Optimizing costs with GitHub Actions and AWS Fargate Spot

Dickson Armijos
Building La Haus
Published in
12 min readDec 19, 2023

The La Haus Platform team embarked on a substantial project to enhance the efficiency of CI (Continuous Integration) workflows, with a particular emphasis on reducing the time that automated unit tests take to run which we considered to be very long. This article explores specific unit testing workflows, highlighting a remarkable 60% improvement in time efficiency, resulting in a highly beneficial optimization, including an impressive reduction of more than 90% in our monthly costs.

AWS Fargate plays a pivotal role in our solution. This serverless service, managed by AWS, enables container execution without the need to manage the underlying infrastructure. Similar to EC2 instances with different purchasing options (On-Demand, Spot, etc.) Fargate offers Spot instances, a cost-effective solution providing up to a 70% discount on the standard Fargate price for Amazon Elastic Container Service (Amazon ECS) tasks tolerant to interruptions. While tasks in Fargate Spot may face interruptions, AWS provides a two-minute notice when claiming capacity. This service is ideal for fault-tolerant workloads, offering significant cost optimization.

There are various tools for creating CI/CD workflows, and in our case, we use GitHub Actions, a service provided by GitHub that enables the automation of custom workflows for tasks such as running tests and deploying applications. A crucial component of GitHub Actions is the self-hosted runners. Unlike GitHub’s cloud-hosted runners, which are virtual machines managed by GitHub, self-hosted runners are machines that you own and manage locally or in the cloud. They can be physical machines, virtual machines, or containers, providing flexibility to customize the execution environment according to the specific needs of your workflows.

Context

One of the crucial challenges was the prolonged execution times in unit testing workflows. This situation created a significant bottleneck for developers creating Pull Requests (PRs), preventing their merge into the main branch until all unit tests ran successfully. As a result, the service workflow experienced delays and efficiency issues, impacting the smooth integration of code changes through PRs.
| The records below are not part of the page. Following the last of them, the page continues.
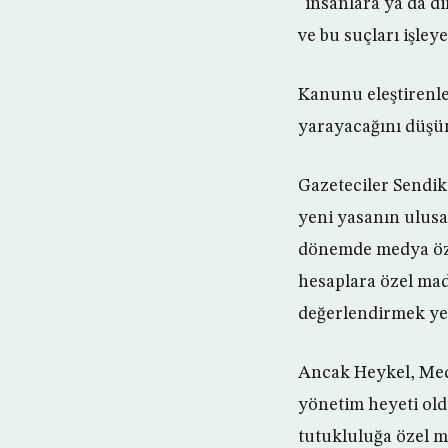
“insanlara ya da di
ve bu suçları işley
Kanunu eleştirenl
yarayacağını düşü
Gazeteciler Sendik
yeni yasanın ulus
dönemde medya özgü
hesaplara özel mad
değerlendirmek yer
Ancak Heykel, Med
yönetim heyeti old
tutukluluğa özel m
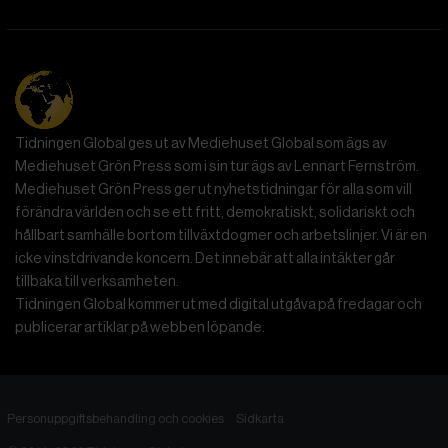
Tidningen Global ges ut av Mediehuset Global som ägs av
Mediehuset Grön Press som i sin tur ägs av Lennart Fernström.
Mediehuset Grön Press ger ut nyhetstidningar för alla som vill
förändra världen och se ett fritt, demokratiskt, solidariskt och
hållbart samhälle bortom tillväxtdogmer och arbetslinjer. Vi är en
icke vinstdrivande koncern. Det innebär att alla intäkter går
tillbaka till verksamheten.
Tidningen Global kommer ut med digital utgåva på fredagar och
publicerar artiklar på webben löpande.
Personuppgiftsbehandling och cookies
Sidkarta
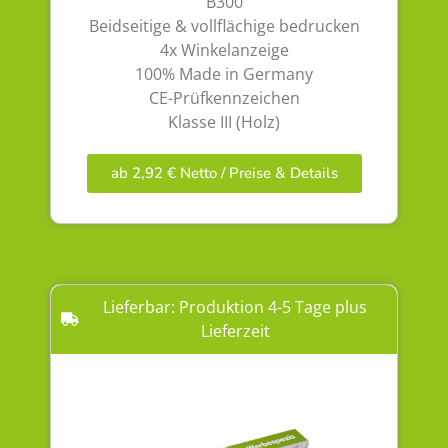
B300
Beidseitige & vollflächige bedrucken
4x Winkelanzeige
100% Made in Germany
CE-Prüfkennzeichen
Klasse III (Holz)
ab 2,92 € Netto / Preise & Details
Lieferbar: Produktion 4-5 Tage plus
Lieferzeit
In the worst-case scenario, the workflow took up to 25 minutes to execute, while in the best-case scenario, it was 15 minutes. However, this variability affected development efficiency. To assess the impact, let’s delve into some metrics at our disposal. Our Platform team has diligently worked to expose this information, including DORA metrics (DevOps Research and Assessment), aiding us in quantifying the problem.

In image 1, we observe a total of 5.63 PR commits per day. This value needs to be multiplied by the number of open PRs in the month of April, as unit tests are triggered with each push event from a PR. This results in a total of 309 executions of our unit tests in April.

Image 1: Dashboard with GitHub repository metrics to analyze pain points.

Considering the best-case scenario, where the workflow takes only 15 minutes, and factoring in the monthly execution count (309) of our unit tests, developers would invest a total of 77.25 hours per month in running these tests, this provides a clear perspective on the monthly time burden developers might face when bringing their changes into production environments.

Solution

The La Haus Platform team dedicated itself to developing a comprehensive solution to address challenges impacting agility in the development and implementation of new functionalities in the system. This solution evolved over time, but we can break it down into three fundamental stages.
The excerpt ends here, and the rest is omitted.